Elisabetta è coordinatrice delle guide di Dialogo nel Buio, una mostra-percorso allestita da dicembre 2005 con sede presso l’Istituto dei Ciechi di Milano e la frase «non occorre guardare per vedere lontano» è il suo slogan di riferimento.

Poche parole per trasferire un messaggio importante e positivo, nonché fondamento del Dialogo nel Buio perché, ci spiega Elisabetta, «la vista, il vedere, non è l’unico modo per conoscere la realtà, anzi. Per andare lontano, per andare oltre le apparenze, soprattutto quando si ha a che fare con altre persone, è fondamentale ricorrere ad altri occhi come quelli della mente, del cuore, del corpo, perché solo andando oltre l’apparenza, il primo sguardo, la prima sensazione possiamo davvero cogliere la realtà».

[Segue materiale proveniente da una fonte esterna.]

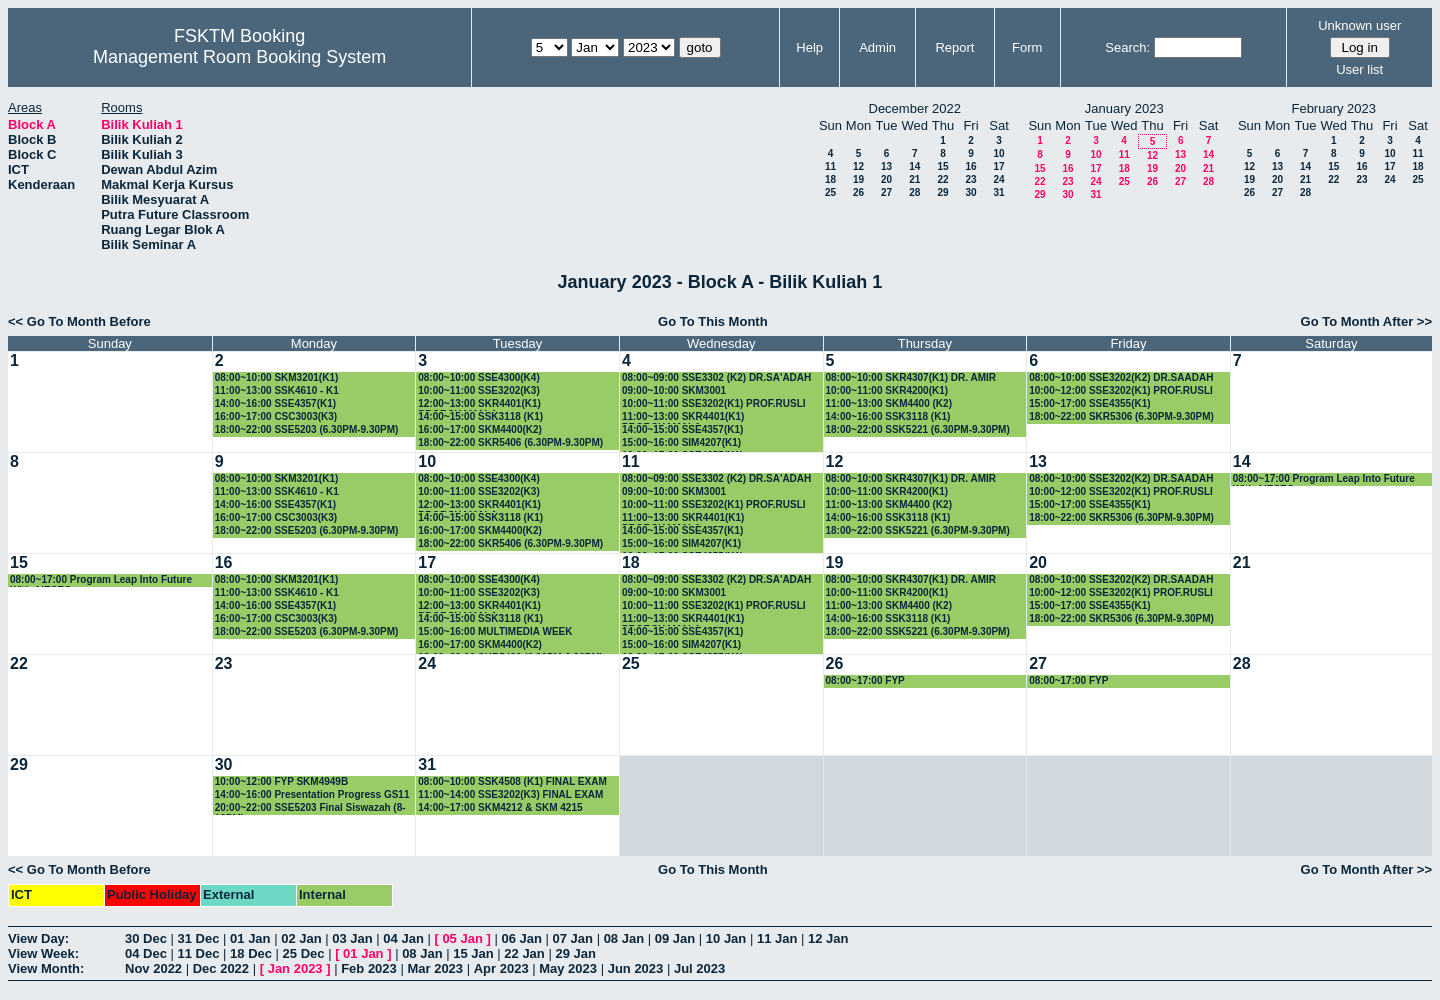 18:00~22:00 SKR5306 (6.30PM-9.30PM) (1121, 416)
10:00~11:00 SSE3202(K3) (478, 390)
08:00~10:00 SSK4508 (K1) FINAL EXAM (512, 781)
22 (942, 179)
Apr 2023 (501, 968)
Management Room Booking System (239, 57)
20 (886, 179)
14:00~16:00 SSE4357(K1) (275, 403)
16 (970, 166)
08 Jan (624, 938)
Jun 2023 (636, 968)
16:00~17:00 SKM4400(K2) (480, 429)
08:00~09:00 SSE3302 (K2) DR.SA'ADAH (716, 377)
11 (830, 166)
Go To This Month (713, 321)
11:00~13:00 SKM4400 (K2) (889, 403)
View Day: (38, 938)
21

Ma torniamo all’inizio e spieghiamo cos’è Dialogo nel Buio.

Elisabetta, qual è la storia di Dialogo nel Buio?

«Andreas Heinecke, un giornalista tedesco, per motivi professionali aveva avuto l’occasione di collaborare con una persona cieca, non noiosa e poco interessante come immaginava, ma una persona dal carattere brillante, dinamico, intraprendente. Per lui un cambio di prospettiva.
Decise quindi di stimolare questo cambio di percezione sulle persone non vedenti creando una mostra-percorso dove porre la persona vedente al buio impedendole di usare la vista, per dare spazio agli altri sensi e creare di conseguenza un dialogo tra il cieco, nel ruolo di guida, e il vedente, con l’obiettivo di abbattere i pregiudizi.
Nasce così Dialogo nel Buio, che raggiunge definitamente Milano nel 2005 quando viene installato presso l’Istituto dei Ciechi della città».

Cos’è nel concreto questa mostra-percorso?

«Non è altro che un luogo caratterizzato dall’assenza totale di luce dove viene data la possibilità a chi vi partecipa, di vivere un’occasione a confronto con l’oscurità e fare affidamento al tatto, all’udito, al gusto, all’olfatto in situazioni simulate di vita quotidiana.
L’esperienza è per se stessi, per scoprire qualcosa in più sulle proprie capacità, sui propri limiti e per cominciare a vedere in un modo differente».

La missione è educare al buio e creare un dialogo, come potrebbe essere spiegato questo passaggio?

«Il buio induce a una visione interiore, a guardarsi dentro, apre a un dialogo che libera dai pregiudizi: il non vedente diventa guida, quasi mediatore culturale di due mondi apparentemente diversi. Il buio si può superare, non blocca soltanto, ma permette di conoscersi e di conoscere l’altro.
Educare al buio è essere pronti ad accoglierlo come una caratteristica e non solo come uno ostacolo e creare un dialogo è un modo per aiutarsi in questo percorso perché, come mi piace dire, se c’è dialogo non c’è buio».

In tutto questo, grandi protagonisti sono allora le guide per questo dialogo.

Chi sono, qual è la loro formazione?

«Sono persone non vedenti, che per prime hanno imparato a dialogare con il buio e che invece oggi lo raccontano ad altri. Sono persone che seguono una formazione molto articolata a livello teorico e poi soprattutto pratico come orientarsi nel percorso per averne assoluta padronanza per poter poi guidare il gruppo che vi partecipa».